What to buy instead:
- Second-hand clothing: this does get harder as kids get older but common sense dictates that used clothes have been washed so many times that the chemicals contained within the fabric should be starting to reduce or break down.
- Look for GOTS or Oeko-Tex certification on the label: these organisations prohibit the use of certain carcinogenic and allergenic dyes in any clothing or textile item they certify.
- Other natural fibres include hemp, flax (linen), wool, silk, and bamboo. But check the manufacturer’s credentials to ensure the fabric is free of potentially dangerous chemicals.
- All kids’ sleepwear is required by law to be ‘low fire danger’ – and this is primarily to keep our kids safe.
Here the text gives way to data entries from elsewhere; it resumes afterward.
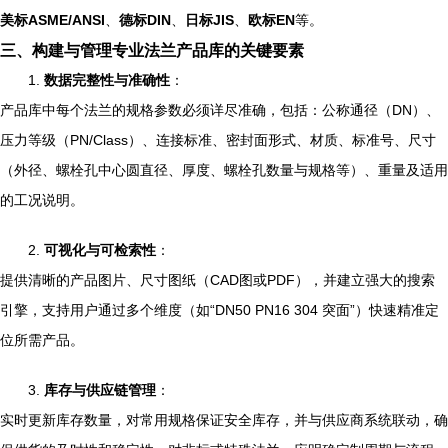
美标ASME/ANSI
、
德标DIN
、
日标JIS
、
欧标EN
等。
三、构建与管理专业法兰产品库的关键要素
1.
数据完整性与准确性
：
产品库中每个法兰的规格参数必须详尽准确，包括：公称通径（DN）、
压力等级（PN/Class）、连接标准、密封面形式、材质、标准号、尺寸
（外径、螺栓孔中心圆直径、厚度、螺栓孔数量与规格等）、重量及适用
的工况说明。
2.
可视化与可检索性
：
提供清晰的产品图片、尺寸图纸（CAD图或PDF），并建立强大的搜索
引擎，支持用户通过多个维度（如“DN50 PN16 304 突面”）快速精准定
位所需产品。
3.
库存与供应链管理
：
实时更新库存数量，对常用规格保证安全库存，并与供应商系统联动，确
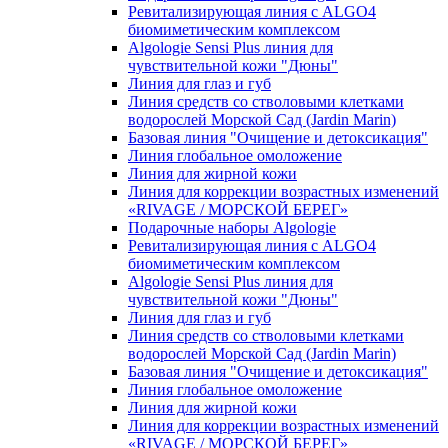
Ревитализирующая линия с ALGO4
биомиметическим комплексом
Algologie Sensi Plus линия для
чувcтвительной кожи "Дюны"
Линия для глаз и губ
Линия средств со стволовыми клетками
водорослей Морской Сад (Jardin Marin)
Базовая линия "Очищение и детоксикация"
Линия глобальное омоложение
Линия для жирной кожи
Линия для коррекции возрастных изменений
«RIVAGE / МОРСКОЙ БЕРЕГ»
Подарочные наборы Algologie
Ревитализирующая линия с ALGO4
биомиметическим комплексом
Algologie Sensi Plus линия для
чувcтвительной кожи "Дюны"
Линия для глаз и губ
Линия средств со стволовыми клетками
водорослей Морской Сад (Jardin Marin)
Базовая линия "Очищение и детоксикация"
Линия глобальное омоложение
Линия для жирной кожи
Линия для коррекции возрастных изменений
«RIVAGE / МОРСКОЙ БЕРЕГ»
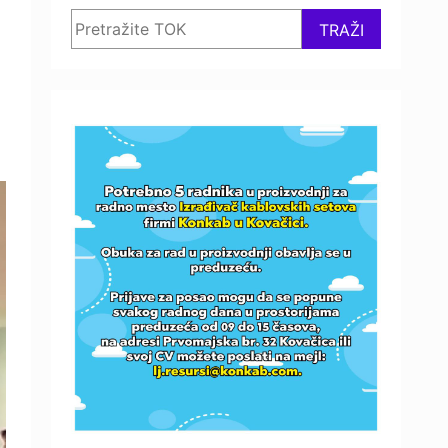
Search
TRAŽI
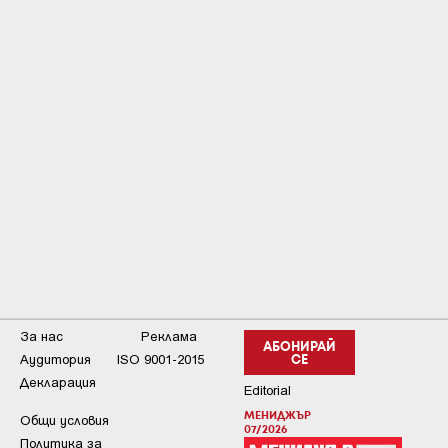
За нас
Реклама
АБОНИРАЙ
Аудитория
ISO 9001-2015
СЕ
Декларация
Editorial
МЕНИДЖЪР
Общи условия
07/2026
Пoлитикa зa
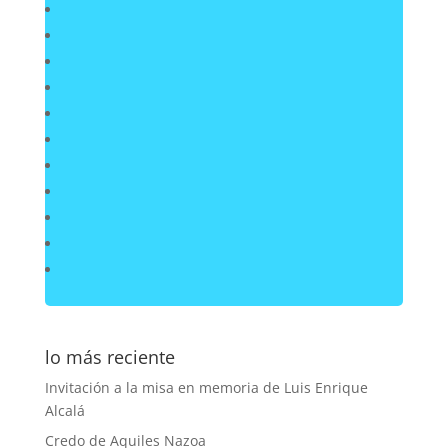
lo más reciente
Invitación a la misa en memoria de Luis Enrique
Alcalá
Credo de Aquiles Nazoa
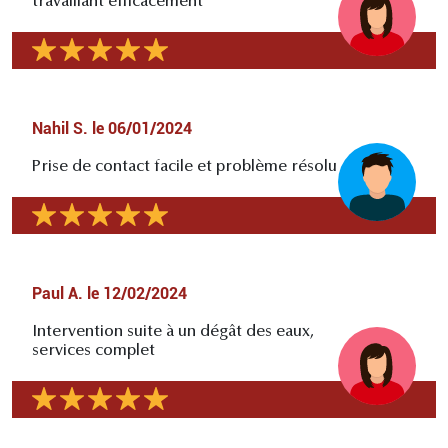
travaillant efficacement
Nahil S.
le
06/01/2024
Prise de contact facile et problème résolu
Paul A.
le
12/02/2024
Intervention suite à un dégât des eaux,
services complet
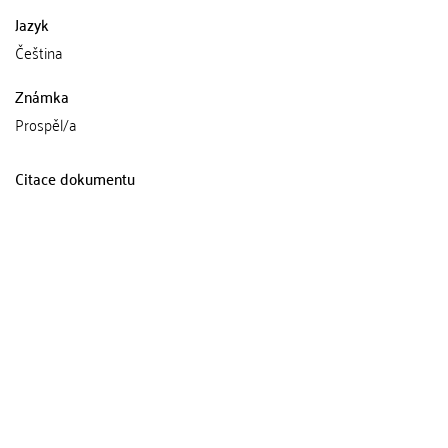
Jazyk
Čeština
Známka
Prospěl/a
Citace dokumentu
If you want to be sure you’re buying sleepwear not doused in chemical flame-retardants, ring the manufacturer and ask them how their products meet the low fire danger requirements. You’re looking for products that conform due to a snug-fitting design, or that are made from fabrics that are inherently flame resistant.
Will the chemicals wash out?
It’s recommended that you wash all new clothes before wearing them. Bear in mind that flame-retardants and chemicals that are designed to alter the properties of a fabric have been applied with the intention of it never coming off. However, anecdotal evidence suggests it may be possible to reduce the chemical load in clothing using the following methods:
- Soak items in vinegar: Soak new clothes, sheets and PJs in a 50-50 solution of vinegar and water before laundering and line-drying. The acid may help to break down formaldehyde (and the associated smell).
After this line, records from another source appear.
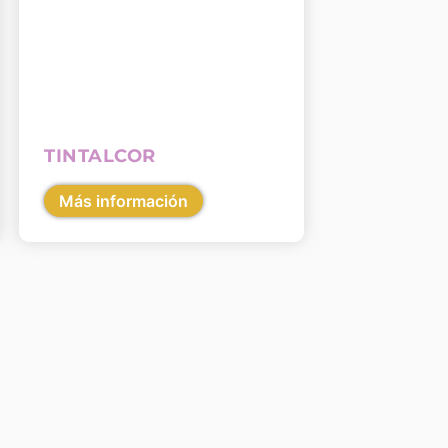
TINTALCOR
Más información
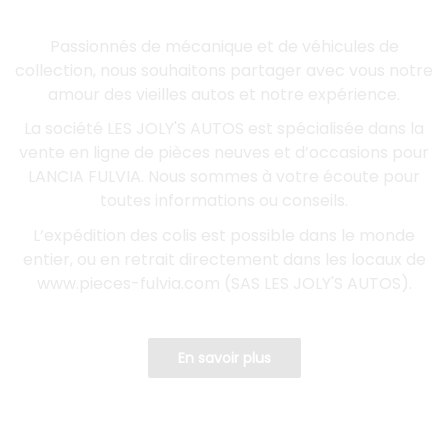
Passionnés de mécanique et de véhicules de
collection, nous souhaitons partager avec vous notre
amour des vieilles autos et notre expérience.
La société LES JOLY'S AUTOS est spécialisée dans la
vente en ligne de pièces neuves et d’occasions pour
LANCIA FULVIA. Nous sommes à votre écoute pour
toutes informations ou conseils.
L’expédition des colis est possible dans le monde
entier, ou en retrait directement dans les locaux de
www.pieces-fulvia.com (SAS LES JOLY'S AUTOS).
En savoir plus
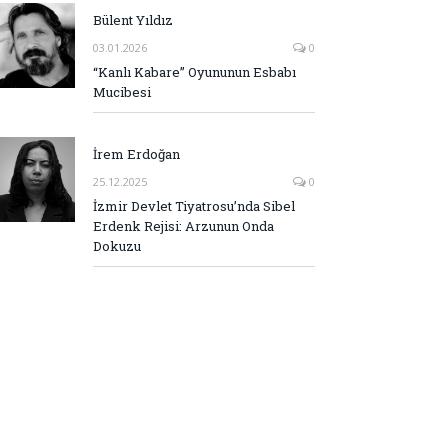
Bülent Yıldız
03.01.2026
0
“Kanlı Kabare” Oyununun Esbabı
Mucibesi
İrem Erdoğan
25.12.2025
0
İzmir Devlet Tiyatrosu’nda Sibel
Erdenk Rejisi: Arzunun Onda
Dokuzu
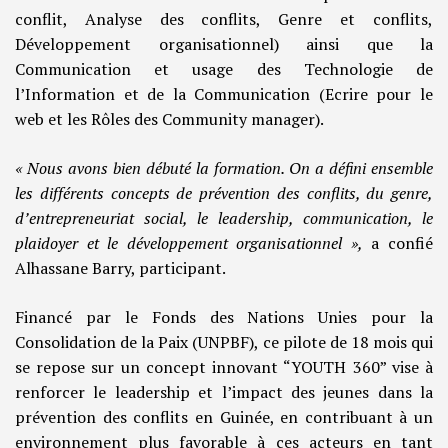
conflit, Analyse des conflits, Genre et conflits,
Développement organisationnel) ainsi que la
Communication et usage des Technologie de
l’Information et de la Communication (Ecrire pour le
web et les Rôles des Community manager).
« Nous avons bien débuté la formation. On a défini ensemble
les différents concepts de prévention des conflits, du genre,
d’entrepreneuriat social, le leadership, communication, le
plaidoyer et le développement organisationnel »,
a confié
Alhassane Barry, participant.
Financé par le Fonds des Nations Unies pour la
Consolidation de la Paix (UNPBF), ce pilote de 18 mois qui
se repose sur un concept innovant “YOUTH 360” vise à
renforcer le leadership et l’impact des jeunes dans la
prévention des conflits en Guinée, en contribuant à un
environnement plus favorable à ces acteurs en tant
- Air out synthetic materials as often as possible on the clothesline to allow the chemicals to dissipate. Avoid storing formaldehyde-treated clothing in plastic storage tubs, as this will keep formaldehyde or other chemicals trapped in the fabric.
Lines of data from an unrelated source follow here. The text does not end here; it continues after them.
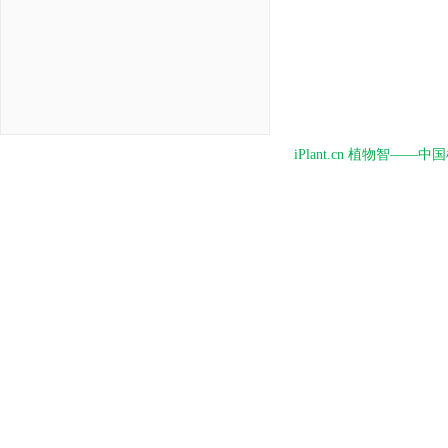
iPlant.cn 植物智—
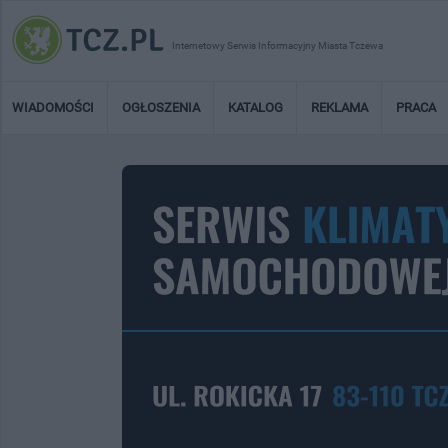
Internetowy Serwis Informacyjny Miasta Tczewa
WIADOMOŚCI
OGŁOSZENIA
KATALOG
REKLAMA
PRACA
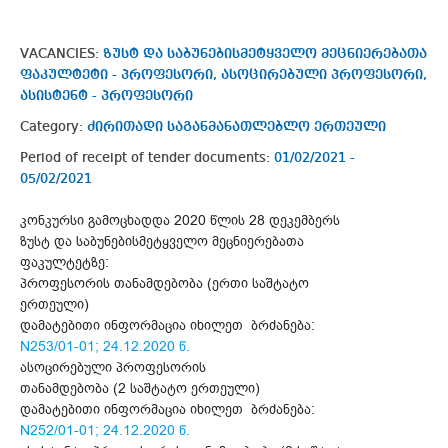
VACANCIES:
ზუსტ და საბუნებისმეტყველო მეცნიერებათა
ფაკულტეტი - პროფესორი, ასოცირებული პროფესორი,
ასისტენტ - პროფესორი
Category:
ძირითადი საგანმანათლებლო ერთეული
Period of receipt of tender documents:
01/02/2021 -
05/02/2021
კონკურსი გამოცხადდა 2020 წლის 28 დეკემბერს
ზუსტ და საბუნებისმეტყველო მეცნიერებათა
ფაკულტეტზე:
პროფესორის თანამდებობა (ერთი საშტატო
ერთეული)
დამატებითი ინფორმაცია იხილეთ ბრძანება:
N253/01-01; 24.12.2020 წ.
ასოცირებული პროფესორის
თანამდებობა (2 საშტატო ერთეული)
დამატებითი ინფორმაცია იხილეთ ბრძანება:
N252/01-01; 24.12.2020 წ.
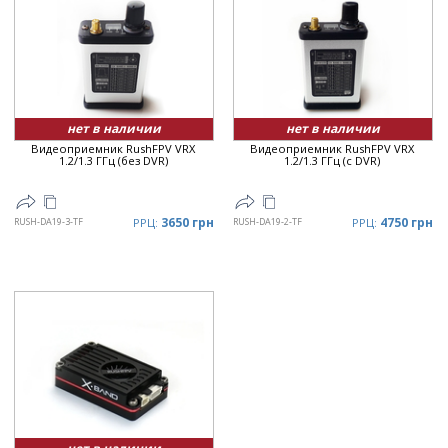
нет в наличии
нет в наличии
Видеоприемник RushFPV VRX
Видеоприемник RushFPV VRX
1.2/1.3 ГГц (без DVR)
1.2/1.3 ГГц (с DVR)
3650 грн
4750 грн
RUSH-DA19-3-TF
РРЦ:
RUSH-DA19-2-TF
РРЦ:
- Launder with soap flakes rather than detergent, as the soap breaks down chemicals more effectively.
*What are azo dyes?
Azo dyes are the largest class of synthetic dyes and pigments, used for colouring everything from clothing and leather to cosmetics and food. While not all azo dyes are classed as hazardous, some can release chemical compounds called ‘aromatic amines’, which can be absorbed into the body during prolonged contact with perspiring skin. The ACCC investigations focused on clothing treated with benzidine-based azo dyes, which break down into the aromatic amine benzidine – a substance linked to bladder and pancreatic cancer.